Cardiac toxicity from bisphenol A exposure in human-induced pluripotent stem cell-derived cardiomyocytes > REFERENCE LIBRARY

Highlights

BPA exposure changes cardiac field potential in hiPSC-CMs.

BPA exposure affects Cav1.2, Nav1.5 and hERG channel activity.

BPA exposure inhibits Ca²⁺ transients and cardiac contraction in hiPSC-CMs.

Abstract

Bisphenol A (BPA) is a well-known endocrine-disrupting chemical that is widely used in a variety of products, including plastics, medical equipment and receipts.
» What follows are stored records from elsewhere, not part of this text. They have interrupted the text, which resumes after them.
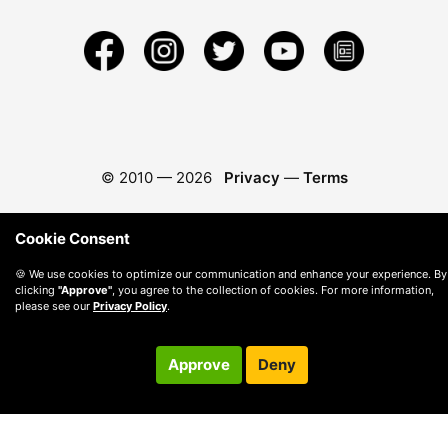
© 2010 —
2026
Privacy
—
Terms
Cookie Consent
🍪 We use cookies to optimize our communication and enhance your experience. By
clicking
"Approve"
, you agree to the collection of cookies. For more information,
please see our
Privacy Policy
.
Approve
Deny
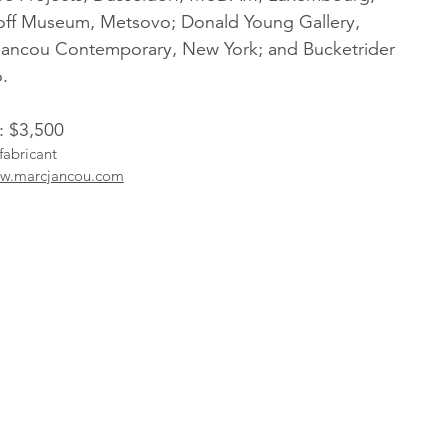
off Museum, Metsovo; Donald Young Gallery,
Jancou Contemporary, New York; and Bucketrider
.
: $3,500
fabricant
w.marcjancou.com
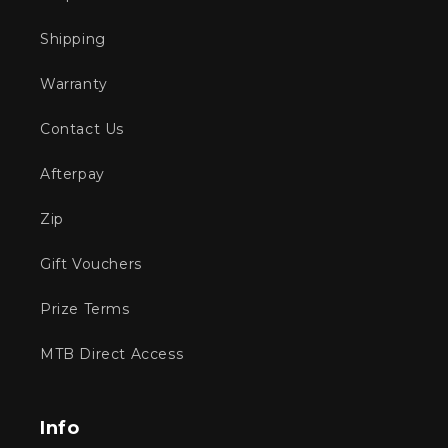
Shipping
Warranty
Contact Us
Afterpay
Zip
Gift Vouchers
Prize Terms
MTB Direct Access
Info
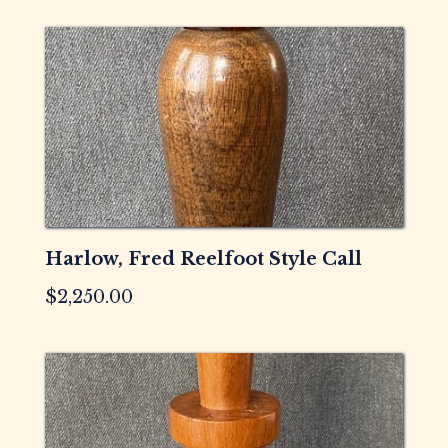
Harlow, Fred Reelfoot Style Call
$
2,250.00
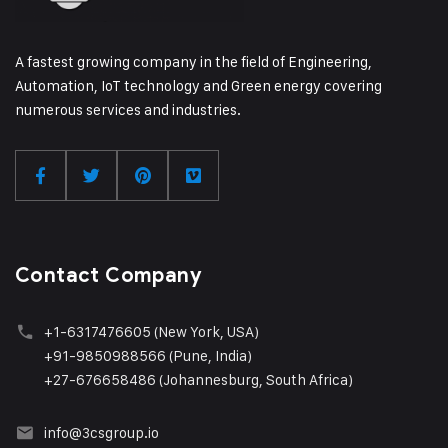
A fastest growing company in the field of Engineering,
Automation, IoT technology and Green energy covering
numerous services and industries.
Contact Company
+1
-6317476605 (New York, USA)
+91-9850988566 (Pune, India)
+27-676658486 (Johannesburg, South Africa)
info@3csgroup.i
o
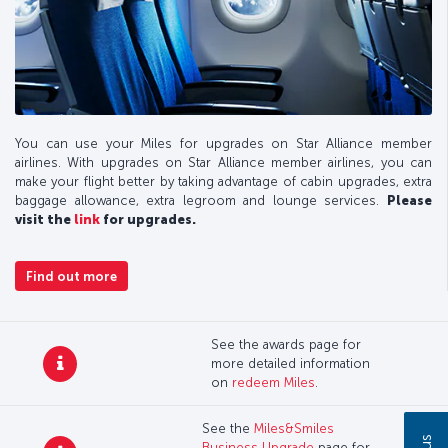
You can use your Miles for upgrades on Star Alliance member
airlines. With upgrades on Star Alliance member airlines, you can
make your flight better by taking advantage of cabin upgrades, extra
baggage allowance, extra legroom and lounge services.
Please
visit the
link
for upgrades.
Find out more
See the awards page for
more detailed information
on
redeem Miles
.
See the
Miles&Smiles
Business Upgrade
page for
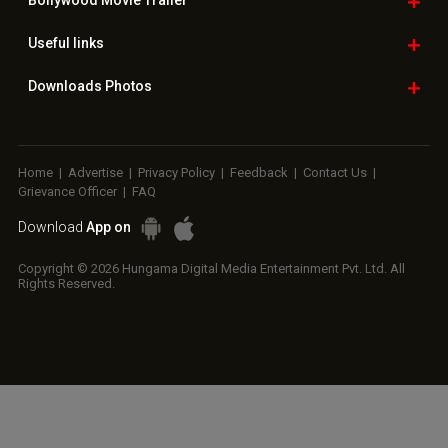
Copyright © 2026 Hungama Digital Media Entertainment Pvt. Ltd. All
Rights Reserved.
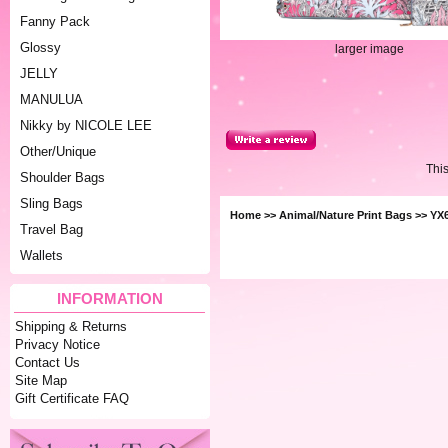
Fanny Pack
Glossy
larger image
JELLY
MANULUA
Nikky by NICOLE LEE
Other/Unique
Thi
Shoulder Bags
Sling Bags
Home
>>
Animal/Nature Print Bags
>> YX6
Travel Bag
Wallets
INFORMATION
Shipping & Returns
Privacy Notice
Contact Us
Site Map
Gift Certificate FAQ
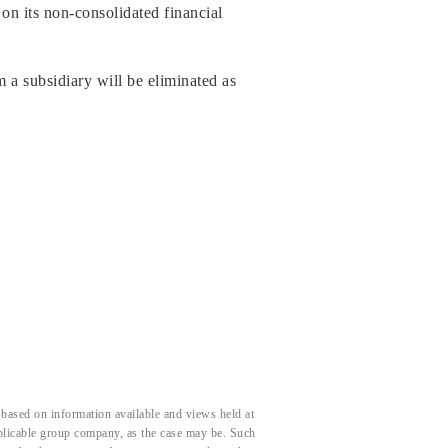
on its non-consolidated financial
m a subsidiary will be eliminated as
based on information available and views held at
pplicable group company, as the case may be. Such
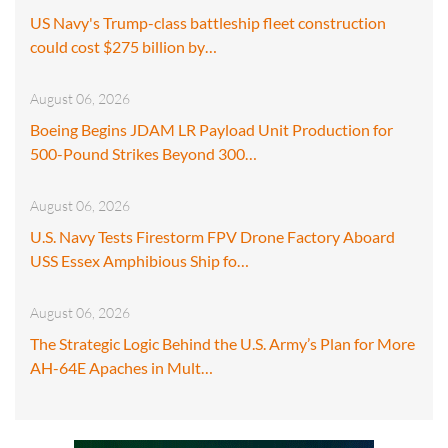
US Navy's Trump-class battleship fleet construction
could cost $275 billion by…
August 06, 2026
Boeing Begins JDAM LR Payload Unit Production for
500-Pound Strikes Beyond 300…
August 06, 2026
U.S. Navy Tests Firestorm FPV Drone Factory Aboard
USS Essex Amphibious Ship fo…
August 06, 2026
The Strategic Logic Behind the U.S. Army’s Plan for More
AH-64E Apaches in Mult…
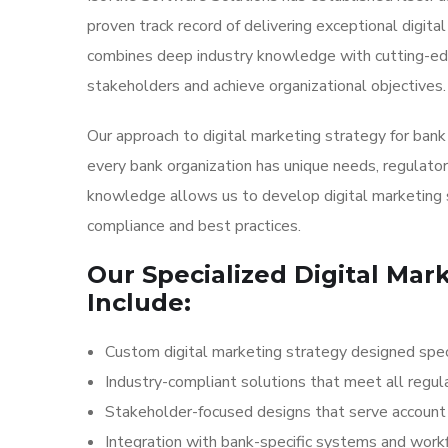
proven track record of delivering exceptional digit
combines deep industry knowledge with cutting-edg
stakeholders and achieve organizational objectives.
Our approach to digital marketing strategy for ban
every bank organization has unique needs, regulator
knowledge allows us to develop digital marketing 
compliance and best practices.
Our Specialized Digital Mar
Include:
Custom digital marketing strategy designed speci
Industry-compliant solutions that meet all regul
Stakeholder-focused designs that serve account h
Integration with bank-specific systems and wor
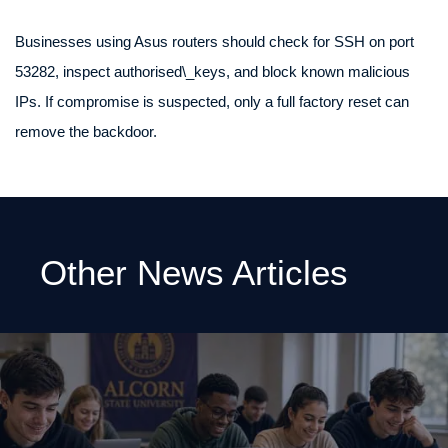
Businesses using Asus routers should check for SSH on port
53282, inspect authorised\_keys, and block known malicious
IPs. If compromise is suspected, only a full factory reset can
remove the backdoor.
Other News Articles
Hence, most people are exposed to BPA through the skin, via inhalation and via the digestive system, and such exposure has been linked to cardiovascular diseases including coronary artery disease, hypertension, atherosclerosis, and myocardial infarction. However, the underlying mechanisms of cardiac dysfunction caused by BPA remain poorly understood. In this study, we found that BPA exposure altered cardiac function in human induced pluripotent stem cell-derived cardiomyocytes (hiPSC-CMs). Acute BPA exposure in hiPSC-CMs resulted in reduced field potential, as measured by multielectrode array (MEA). Furthermore, we observed that BPA dose-dependently inhibited I_Ca, I_Na or I_Kr channels. In addition, BPA exposure dose-dependently inhibited calcium transients and contraction in hiPSC-CMs. Our findings suggest that BPA exposure leads to cardiac dysfunction and cardiac risk factors such as arrhythmia.